Sebenernya Gatra sudah mengetahui saat pagi itu Gavin kembali mengunjungi Raine. Ia hanya membiarkan dan mengamati, karena barangkali ada permasalahan yang ingin diluruskan. Namun, teriakan Raine spontanitas membuatnya panik, apalagi mengingat masalah semalam yang Raine ceritakan.

Gavin menghamili kekasihnya. Dan entah mengapa pemikiran itu membuat Gatra tidak bisa tenang saat mendengar kegaduhan antara dua orang itu, yang kini malah membuatnya ikut terseret masalah.

Untung saja ia bisa menegosiasi baik-baik pada satpam hingga masalah ini tidak merambah ke mana-mana dan ia hanya diharuskan membayar biaya perbaikan pintu. Meski begitu ia tetap tidak yakin mulut beberapa orang yang melihat kerusuhan mereka dapat dikunci rapat. Ah, sudahlah, terserah pemikiran orang, Gatra tidak peduli. Ia mengusap wajahnya lalu menatap tajam dua orang yang sempat membuatnya salah paham itu.

"Maafin Rain," ujar Raine untuk kesekian kali lalu menunduk. Ia sudah menceritakan yang sejujurnya pada Gatra tentang masalah tadi, di mana ia hanya berusaha mengambil kunci yang dikantongi Gavin.

Sementara Gavin yang ia marahi karena tetalu mamaksa menyangkal, "Aku cuma nggak mau dituduh, Om. Aku beneran gak menghamili Della, karena aku ingat, aku nggak melakukan sesuatu yang memungkinkan Della hamil. Seperti yang aku bilang ke Rain, kalau making out nggak mungkin bikin perempuan hamil, dan Om pasti tau itu."

"Iya," Gatra kembali memberikan tatapan lesernya. "Tapi yang kamu lakuin ke Della itu udah cukup jauh loh. Dasar anak jaman sekarang!" Gatra geleng-geleng kepala.

"Iya, aku ngaku salah." Gavin memalingkan muka.

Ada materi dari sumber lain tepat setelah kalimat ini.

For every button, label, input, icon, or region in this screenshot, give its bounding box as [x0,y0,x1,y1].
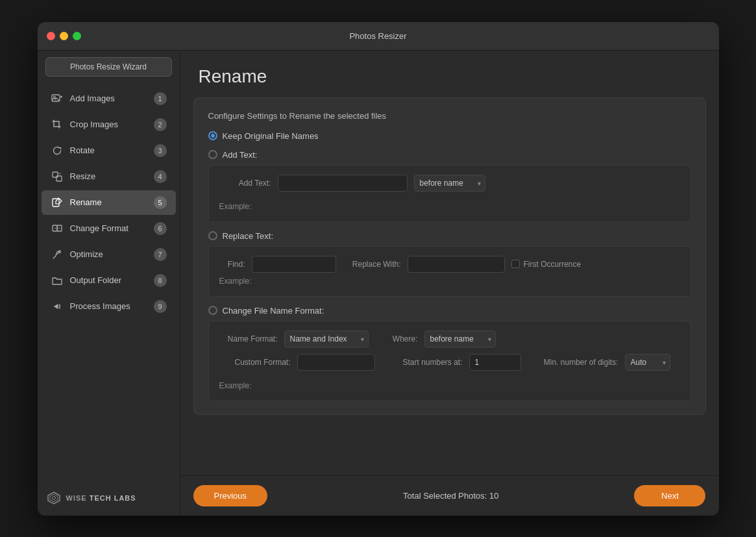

Namanya juga laki-laki. Huh, Om Gatra sok banget. Mentang-mentang dia gak pernah kelihatan dekat dengan perempuan. Tapi, tunggu dulu, atau jangan-jangan dia gay, pikir Gavin. Ia melotot, menoleh sekilas ke Raine. Kasihan jika yang dipikirkannya itu benar.

Jaman sekarang kan tidak menutup kemungkinan lelaki macho dan tampan yang diam-diam penyuka sesama jenis. Apalagi setahunya, Gatra selama ini sangat antipati dengan perempuan. Hmm.

"Ngapain kamu liatin saya kayak gitu?" tanya Gatra.

Gavin menggaruk tengkuk. Ia tersenyum kikuk. Tiba-tiba ia merasa begitu penasaran dengan Gatra. Ada banyak sekali yang tidak ia ketahui dari omnya itu.

Gatra beranjak, lalu berkata, "Ayo kita selesaikan."

"Maksud Om?"

"Kamu telfon Della, bilang kita akan ke rumahnya."

"Tapi, Om, aku itu males berhubungan lagi sama dia."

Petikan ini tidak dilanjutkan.